Un lecteur intelligent, au début de ce livre, est promptement averti de n’y chercher que ce qu’on y trouve, non la curiosité du drame, mais le charme puissant du détail, le sentiment délicat des rapports du monde extérieur avec cet autre monde qui vit au dedans de nous. À partir de ce moment, il est dans la pleine et entière puissance d’une œuvre d’art laborieusement et savamment accomplie. Il admirera dans l’intensité graduelle des impressions, ménagées au début, une progression constante. Il sentira combien le contraste des formes un peu railleuses du romancier moderne ajoute aux effets de la fantasmagorie dont il prétend vous entourer peu à peu. Il reconnaîtra surtout l’écrivain d’élite à des personnages vraiment trouvés, dont le type local, l’individualité bien accusée éclot pour la première fois dans le monde de la fiction. Il le reconnaîtra dans cette figure d’Hepzibah Pyncheon, la vieille demoiselle de haut lignage, que la pauvreté réduit à ouvrir une boutique de mercerie, et dont les souffrances morales, au sein de cette position déchue, mettent en éveil, autant que la tragédie la plus poignante, nos mélancoliques sympathies. Il le reconnaîtra également dans l’analyse d’une folie étrange, celle du frère d’Hepzibah, né avec tous les instincts du sensualisme le plus raffiné, et qui a vu, victime d’une machination infernale, sa jeunesse s’écouler dans un cachot, où sa raison est restée. Il le reconnaîtra surtout à ces finesses d’exécution, à cette ténuité de faire, que Hawthorne unit à une rare ampleur de dessin, à une étonnante liberté dans la disposition des groupes, des lumières et des couleurs. Ses instincts de philosophe et de poète, car il est l’un et l’autre très incontestablement, sont toujours assez prédominans pour le maintenir à une certaine hauteur, et le prémunissent contre les minuties bavardes, les inutilités prolixes du roman moderne.

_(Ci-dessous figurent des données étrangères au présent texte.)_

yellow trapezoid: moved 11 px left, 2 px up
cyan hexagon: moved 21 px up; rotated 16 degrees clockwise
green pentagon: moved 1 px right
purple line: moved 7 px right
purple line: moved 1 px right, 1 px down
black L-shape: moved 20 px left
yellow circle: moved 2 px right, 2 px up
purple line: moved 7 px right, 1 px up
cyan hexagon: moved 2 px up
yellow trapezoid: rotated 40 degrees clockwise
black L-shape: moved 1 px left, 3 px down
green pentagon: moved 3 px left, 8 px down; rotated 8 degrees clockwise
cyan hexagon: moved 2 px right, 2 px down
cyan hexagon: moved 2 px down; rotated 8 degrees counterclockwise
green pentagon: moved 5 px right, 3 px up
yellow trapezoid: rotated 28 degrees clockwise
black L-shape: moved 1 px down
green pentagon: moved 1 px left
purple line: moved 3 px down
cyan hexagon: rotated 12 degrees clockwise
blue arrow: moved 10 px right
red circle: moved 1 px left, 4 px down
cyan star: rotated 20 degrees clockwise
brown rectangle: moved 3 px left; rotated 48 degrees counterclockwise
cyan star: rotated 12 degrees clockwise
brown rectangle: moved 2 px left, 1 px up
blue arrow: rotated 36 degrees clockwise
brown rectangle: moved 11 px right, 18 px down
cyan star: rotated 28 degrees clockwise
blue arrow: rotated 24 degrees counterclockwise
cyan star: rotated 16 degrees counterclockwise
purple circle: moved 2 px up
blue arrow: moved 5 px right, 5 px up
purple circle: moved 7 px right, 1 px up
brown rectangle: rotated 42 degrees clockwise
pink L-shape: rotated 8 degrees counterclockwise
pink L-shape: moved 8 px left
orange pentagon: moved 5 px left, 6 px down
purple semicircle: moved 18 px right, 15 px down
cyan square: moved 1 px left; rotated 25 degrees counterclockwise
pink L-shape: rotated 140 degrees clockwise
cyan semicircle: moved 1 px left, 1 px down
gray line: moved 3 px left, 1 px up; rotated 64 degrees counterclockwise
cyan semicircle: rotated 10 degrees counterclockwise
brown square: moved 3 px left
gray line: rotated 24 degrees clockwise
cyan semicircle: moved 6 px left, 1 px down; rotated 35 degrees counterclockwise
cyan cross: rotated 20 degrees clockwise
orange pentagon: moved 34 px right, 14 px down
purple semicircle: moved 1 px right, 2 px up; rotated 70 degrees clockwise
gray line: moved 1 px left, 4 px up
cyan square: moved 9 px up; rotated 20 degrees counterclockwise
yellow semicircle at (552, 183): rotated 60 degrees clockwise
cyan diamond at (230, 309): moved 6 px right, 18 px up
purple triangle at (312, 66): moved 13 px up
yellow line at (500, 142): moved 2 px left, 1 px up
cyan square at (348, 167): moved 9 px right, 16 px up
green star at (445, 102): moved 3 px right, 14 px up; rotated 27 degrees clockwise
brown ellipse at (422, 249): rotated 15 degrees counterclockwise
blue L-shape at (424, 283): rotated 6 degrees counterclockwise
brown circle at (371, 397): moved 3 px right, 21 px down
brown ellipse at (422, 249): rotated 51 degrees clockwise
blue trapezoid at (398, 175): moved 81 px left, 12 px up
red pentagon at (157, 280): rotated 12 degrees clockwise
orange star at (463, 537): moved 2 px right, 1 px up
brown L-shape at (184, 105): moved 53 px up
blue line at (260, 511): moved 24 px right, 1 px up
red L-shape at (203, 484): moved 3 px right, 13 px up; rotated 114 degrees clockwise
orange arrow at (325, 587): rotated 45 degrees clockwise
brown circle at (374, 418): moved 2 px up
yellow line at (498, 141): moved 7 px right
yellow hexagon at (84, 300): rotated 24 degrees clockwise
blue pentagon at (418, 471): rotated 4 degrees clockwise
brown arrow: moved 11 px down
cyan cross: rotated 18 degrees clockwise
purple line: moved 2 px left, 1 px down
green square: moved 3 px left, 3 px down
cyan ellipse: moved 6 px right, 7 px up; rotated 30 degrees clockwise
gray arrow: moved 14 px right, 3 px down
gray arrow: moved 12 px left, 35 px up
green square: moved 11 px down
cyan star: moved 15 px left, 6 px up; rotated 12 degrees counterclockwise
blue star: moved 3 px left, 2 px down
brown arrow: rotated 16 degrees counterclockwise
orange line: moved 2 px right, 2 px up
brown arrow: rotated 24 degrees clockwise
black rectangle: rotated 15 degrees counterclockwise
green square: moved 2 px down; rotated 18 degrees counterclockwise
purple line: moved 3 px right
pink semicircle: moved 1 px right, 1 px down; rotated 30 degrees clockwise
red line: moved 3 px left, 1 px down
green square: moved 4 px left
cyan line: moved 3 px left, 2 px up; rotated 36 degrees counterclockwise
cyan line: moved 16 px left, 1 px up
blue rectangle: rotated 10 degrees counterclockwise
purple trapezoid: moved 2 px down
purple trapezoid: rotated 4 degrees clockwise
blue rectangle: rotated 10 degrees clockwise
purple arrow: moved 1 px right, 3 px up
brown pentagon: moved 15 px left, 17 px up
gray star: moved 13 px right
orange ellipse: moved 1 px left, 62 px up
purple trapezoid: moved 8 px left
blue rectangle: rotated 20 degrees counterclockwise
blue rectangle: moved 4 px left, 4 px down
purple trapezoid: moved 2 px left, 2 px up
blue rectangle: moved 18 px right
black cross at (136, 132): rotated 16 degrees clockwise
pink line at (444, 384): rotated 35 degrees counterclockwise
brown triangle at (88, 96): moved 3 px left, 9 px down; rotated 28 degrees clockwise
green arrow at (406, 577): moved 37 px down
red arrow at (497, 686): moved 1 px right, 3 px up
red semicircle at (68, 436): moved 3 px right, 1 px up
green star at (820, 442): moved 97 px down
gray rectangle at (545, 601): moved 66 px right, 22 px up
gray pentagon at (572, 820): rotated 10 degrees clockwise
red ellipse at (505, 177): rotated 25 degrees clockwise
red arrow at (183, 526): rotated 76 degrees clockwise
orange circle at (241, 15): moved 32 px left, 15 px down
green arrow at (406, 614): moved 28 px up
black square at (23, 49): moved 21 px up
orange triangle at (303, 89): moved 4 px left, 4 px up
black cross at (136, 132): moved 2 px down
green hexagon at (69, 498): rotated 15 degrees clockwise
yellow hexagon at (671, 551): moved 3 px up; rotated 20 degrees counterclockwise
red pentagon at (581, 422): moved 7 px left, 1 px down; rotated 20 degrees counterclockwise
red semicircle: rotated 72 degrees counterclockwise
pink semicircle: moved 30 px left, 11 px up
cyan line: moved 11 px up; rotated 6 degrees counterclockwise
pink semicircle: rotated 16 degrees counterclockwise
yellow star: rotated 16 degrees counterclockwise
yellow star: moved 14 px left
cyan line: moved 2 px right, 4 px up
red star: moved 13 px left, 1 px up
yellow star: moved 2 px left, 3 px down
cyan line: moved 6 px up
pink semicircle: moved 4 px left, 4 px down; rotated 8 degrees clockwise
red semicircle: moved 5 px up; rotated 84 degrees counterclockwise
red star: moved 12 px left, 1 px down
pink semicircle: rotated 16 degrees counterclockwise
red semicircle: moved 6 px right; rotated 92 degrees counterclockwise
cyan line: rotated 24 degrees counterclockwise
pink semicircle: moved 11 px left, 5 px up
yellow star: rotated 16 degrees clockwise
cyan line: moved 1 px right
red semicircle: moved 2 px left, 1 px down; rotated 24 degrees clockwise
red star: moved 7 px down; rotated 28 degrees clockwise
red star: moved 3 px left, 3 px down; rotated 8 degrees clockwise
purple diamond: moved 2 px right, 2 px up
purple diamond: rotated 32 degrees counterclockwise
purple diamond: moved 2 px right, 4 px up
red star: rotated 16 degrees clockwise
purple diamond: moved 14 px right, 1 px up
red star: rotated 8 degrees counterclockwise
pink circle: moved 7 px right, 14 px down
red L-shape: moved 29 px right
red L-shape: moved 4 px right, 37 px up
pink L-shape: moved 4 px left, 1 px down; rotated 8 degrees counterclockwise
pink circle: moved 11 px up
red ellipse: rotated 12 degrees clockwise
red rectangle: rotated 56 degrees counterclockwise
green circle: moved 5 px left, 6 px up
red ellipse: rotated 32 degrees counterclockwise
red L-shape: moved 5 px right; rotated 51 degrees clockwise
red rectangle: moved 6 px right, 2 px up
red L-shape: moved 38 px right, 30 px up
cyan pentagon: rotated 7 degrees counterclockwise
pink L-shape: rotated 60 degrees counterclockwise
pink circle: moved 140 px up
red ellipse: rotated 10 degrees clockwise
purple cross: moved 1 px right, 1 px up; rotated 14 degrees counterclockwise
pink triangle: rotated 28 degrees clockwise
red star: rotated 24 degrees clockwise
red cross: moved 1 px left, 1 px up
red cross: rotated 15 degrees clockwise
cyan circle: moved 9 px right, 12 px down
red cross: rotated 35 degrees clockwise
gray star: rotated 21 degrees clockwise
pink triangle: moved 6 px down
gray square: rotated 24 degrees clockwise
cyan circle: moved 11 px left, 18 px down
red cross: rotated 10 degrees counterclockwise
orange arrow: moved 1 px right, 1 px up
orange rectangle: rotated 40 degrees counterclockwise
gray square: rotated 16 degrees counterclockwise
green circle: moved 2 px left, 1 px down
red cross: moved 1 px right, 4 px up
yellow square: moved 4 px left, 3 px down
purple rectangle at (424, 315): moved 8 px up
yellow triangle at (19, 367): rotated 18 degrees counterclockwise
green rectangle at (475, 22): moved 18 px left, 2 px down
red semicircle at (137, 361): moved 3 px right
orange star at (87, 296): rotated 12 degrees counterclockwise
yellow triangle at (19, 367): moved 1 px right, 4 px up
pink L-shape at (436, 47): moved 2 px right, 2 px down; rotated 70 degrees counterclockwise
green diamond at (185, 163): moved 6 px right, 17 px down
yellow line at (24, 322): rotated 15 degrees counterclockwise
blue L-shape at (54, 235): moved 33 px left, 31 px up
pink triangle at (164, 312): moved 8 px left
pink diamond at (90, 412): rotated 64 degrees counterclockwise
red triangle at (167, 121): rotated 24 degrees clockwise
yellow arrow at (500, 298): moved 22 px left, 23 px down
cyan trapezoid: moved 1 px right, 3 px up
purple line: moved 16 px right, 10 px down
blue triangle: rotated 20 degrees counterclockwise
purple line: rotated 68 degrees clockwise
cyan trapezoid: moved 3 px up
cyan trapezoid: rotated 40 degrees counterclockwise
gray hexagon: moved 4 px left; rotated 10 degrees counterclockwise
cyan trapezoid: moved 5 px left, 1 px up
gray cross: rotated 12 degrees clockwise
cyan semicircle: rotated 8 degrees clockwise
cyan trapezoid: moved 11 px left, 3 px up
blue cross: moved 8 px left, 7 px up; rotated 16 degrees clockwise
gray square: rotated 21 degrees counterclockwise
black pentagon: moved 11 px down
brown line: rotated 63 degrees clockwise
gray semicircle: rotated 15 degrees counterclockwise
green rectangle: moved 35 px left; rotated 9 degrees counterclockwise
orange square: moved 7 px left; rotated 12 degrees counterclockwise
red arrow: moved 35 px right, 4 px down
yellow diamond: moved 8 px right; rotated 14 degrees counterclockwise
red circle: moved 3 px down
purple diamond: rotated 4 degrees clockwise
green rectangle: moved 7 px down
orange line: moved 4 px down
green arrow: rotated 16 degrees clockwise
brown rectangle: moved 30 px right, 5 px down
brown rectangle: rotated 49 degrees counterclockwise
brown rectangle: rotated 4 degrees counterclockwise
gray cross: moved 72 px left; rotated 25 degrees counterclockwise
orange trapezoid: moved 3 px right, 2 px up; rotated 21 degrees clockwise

Hawthorne a dit lui-même de ses contes avec une rare et louable exagération de modestie[1] :

« Ils ont la teinte pâle des fleurs épanouies à l’ombre, dans une retraite trop profonde, la faible chaleur d’une pensée habituée aux longues méditations et qui attiédit à peine le sentiment et la couleur de chaque esquisse ; au lieu de passion, je ne sais quelle vague sensibilité. Et lors même qu’ils semblent offrir la peinture de la vie positive, nous y retrouvons l’allégorie si froidement incarnée, qu’elle donne le frisson au lecteur lorsque son esprit la perçoit. Soit qu’il manque de pouvoir plastique, soit par l’effet d’une insurmontable réserve, la

  1. Préface des Twice told Tales.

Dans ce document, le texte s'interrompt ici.